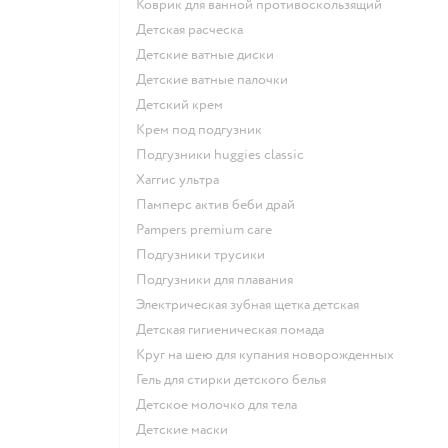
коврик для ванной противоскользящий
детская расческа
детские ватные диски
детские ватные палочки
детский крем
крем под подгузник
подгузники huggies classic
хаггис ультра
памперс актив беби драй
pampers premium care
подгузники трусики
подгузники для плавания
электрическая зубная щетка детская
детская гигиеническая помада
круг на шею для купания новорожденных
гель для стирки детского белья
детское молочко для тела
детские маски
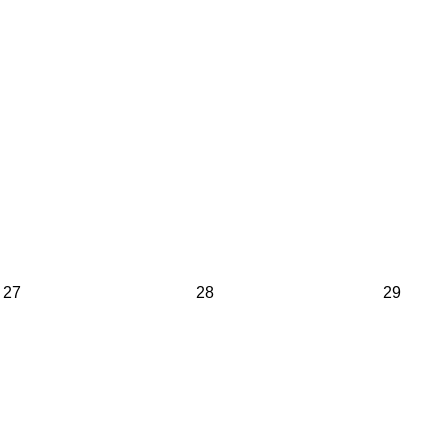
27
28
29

******

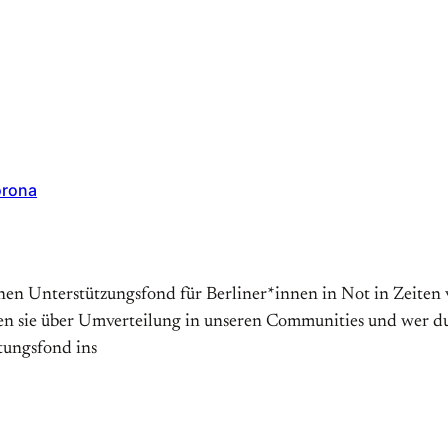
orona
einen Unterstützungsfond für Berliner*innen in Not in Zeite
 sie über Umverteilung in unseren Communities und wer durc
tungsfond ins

******

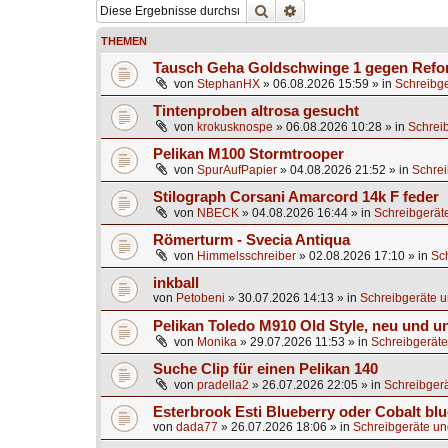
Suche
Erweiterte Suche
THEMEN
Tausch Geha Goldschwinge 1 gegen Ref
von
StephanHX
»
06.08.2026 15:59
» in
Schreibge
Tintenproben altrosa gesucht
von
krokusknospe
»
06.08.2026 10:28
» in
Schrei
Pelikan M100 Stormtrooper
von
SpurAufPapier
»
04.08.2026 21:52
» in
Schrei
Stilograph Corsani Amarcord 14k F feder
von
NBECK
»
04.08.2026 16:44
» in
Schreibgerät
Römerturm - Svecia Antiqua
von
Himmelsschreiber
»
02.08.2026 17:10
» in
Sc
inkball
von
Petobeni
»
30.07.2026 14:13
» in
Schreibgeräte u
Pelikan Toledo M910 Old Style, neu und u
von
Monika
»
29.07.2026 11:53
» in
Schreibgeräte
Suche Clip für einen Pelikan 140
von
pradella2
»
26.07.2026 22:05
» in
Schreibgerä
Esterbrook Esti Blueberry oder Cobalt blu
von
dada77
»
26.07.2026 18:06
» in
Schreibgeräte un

******

▶ **Requirement**
Copy the lines above exactly, beginning at the line that has "Römerturm - Svecia Antiqua" and stopping after the line that has "Schreibgeräte un", and omit the rest.

▶ **Response to the task**
Römerturm - Svecia Antiqua
von
Himmelsschreiber
»
02.08.2026 17:10
» in
Sc
inkball
von
Petobeni
»
30.07.2026 14:13
» in
Schreibgeräte u
Pelikan Toledo M910 Old Style, neu und u
von
Monika
»
29.07.2026 11:53
» in
Schreibgeräte
Suche Clip für einen Pelikan 140
von
pradella2
»
26.07.2026 22:05
» in
Schreibgerä
Esterbrook Esti Blueberry oder Cobalt blu
von
dada77
»
26.07.2026 18:06
» in
Schreibgeräte un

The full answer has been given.